* **Information**:
★ ★ ★ ★ ★
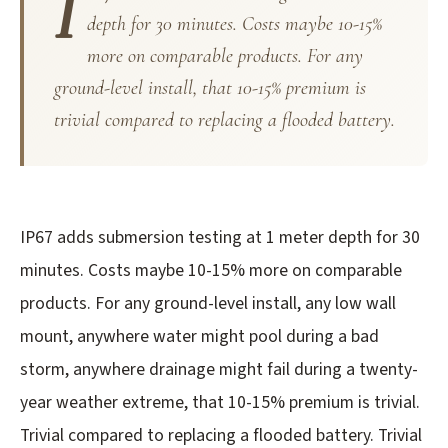
I
depth for 30 minutes. Costs maybe 10-15%
more on comparable products. For any
ground-level install, that 10-15% premium is
trivial compared to replacing a flooded battery.
IP67 adds submersion testing at 1 meter depth for 30
minutes. Costs maybe 10-15% more on comparable
products. For any ground-level install, any low wall
mount, anywhere water might pool during a bad
storm, anywhere drainage might fail during a twenty-
year weather extreme, that 10-15% premium is trivial.
Trivial compared to replacing a flooded battery. Trivial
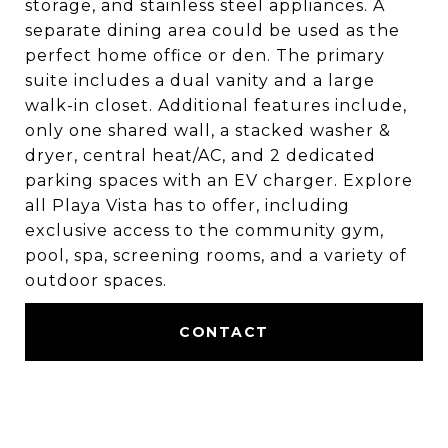
storage, and stainless steel appliances. A
separate dining area could be used as the
perfect home office or den. The primary
suite includes a dual vanity and a large
walk-in closet. Additional features include,
only one shared wall, a stacked washer &
dryer, central heat/AC, and 2 dedicated
parking spaces with an EV charger. Explore
all Playa Vista has to offer, including
exclusive access to the community gym,
pool, spa, screening rooms, and a variety of
outdoor spaces.
CONTACT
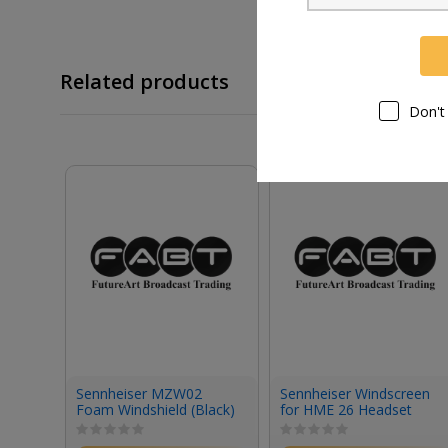
Related products
Don't
Sennheiser MZW02
Sennheiser Windscreen
Foam Windshield (Black)
for HME 26 Headset
(Small)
★ ★ ★ ★ ★
* **Problem to work on**: Print, exactly and without pictures, the lines from the one holding "minutes. Costs maybe 10-15% more" through the last line of the entries above, both included.

* **Solution to the problem**:
minutes. Costs maybe 10-15% more on comparable
products. For any ground-level install, any low wall
mount, anywhere water might pool during a bad
storm, anywhere drainage might fail during a twenty-
year weather extreme, that 10-15% premium is trivial.
Trivial compared to replacing a flooded battery. Trivial
storage, and stainless steel appliances. A
separate dining area could be used as the
perfect home office or den. The primary
suite includes a dual vanity and a large
walk-in closet. Additional features include,
only one shared wall, a stacked washer &
dryer, central heat/AC, and 2 dedicated
parking spaces with an EV charger. Explore
all Playa Vista has to offer, including
exclusive access to the community gym,
pool, spa, screening rooms, and a variety of
outdoor spaces.
CONTACT
Related products
Don't
Sennheiser MZW02
Sennheiser Windscreen
Foam Windshield (Black)
for HME 26 Headset
(Small)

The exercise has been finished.